Starting at the first line of the data, print each line verbatim up to and including the line bearing "Izmantojot krāsu paleti, kas", omitting pictures.
─── Extracted material ───
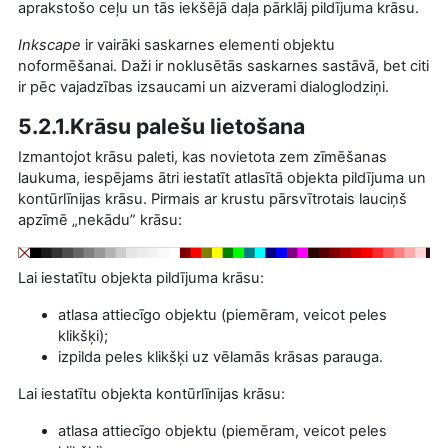
aprakstošo ceļu un tās iekšējā daļa pārklāj pildījuma krāsu.
Inkscape
ir vairāki saskarnes elementi objektu
noformēšanai. Daži ir noklusētās saskarnes sastāvā, bet citi
ir pēc vajadzības izsaucami un aizverami dialoglodziņi.
5.2.1.Krāsu palešu lietošana
Izmantojot krāsu paleti, kas novietota zem zīmēšanas
laukuma, iespējams ātri iestatīt atlasītā objekta pildījuma un
kontūrlīnijas krāsu. Pirmais ar krustu pārsvītrotais lauciņš
apzīmē „nekādu” krāsu:
Lai iestatītu objekta pildījuma krāsu:
atlasa attiecīgo objektu (piemēram, veicot peles
klikšķi);
izpilda peles klikšķi uz vēlamās krāsas parauga.
Lai iestatītu objekta kontūrlīnijas krāsu:
atlasa attiecīgo objektu (piemēram, veicot peles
───
*Exercise solution*
aprakstošo ceļu un tās iekšējā daļa pārklāj pildījuma krāsu.
Inkscape
ir vairāki saskarnes elementi objektu
noformēšanai. Daži ir noklusētās saskarnes sastāvā, bet citi
ir pēc vajadzības izsaucami un aizverami dialoglodziņi.
5.2.1.Krāsu palešu lietošana
Izmantojot krāsu paleti, kas novietota zem zīmēšanas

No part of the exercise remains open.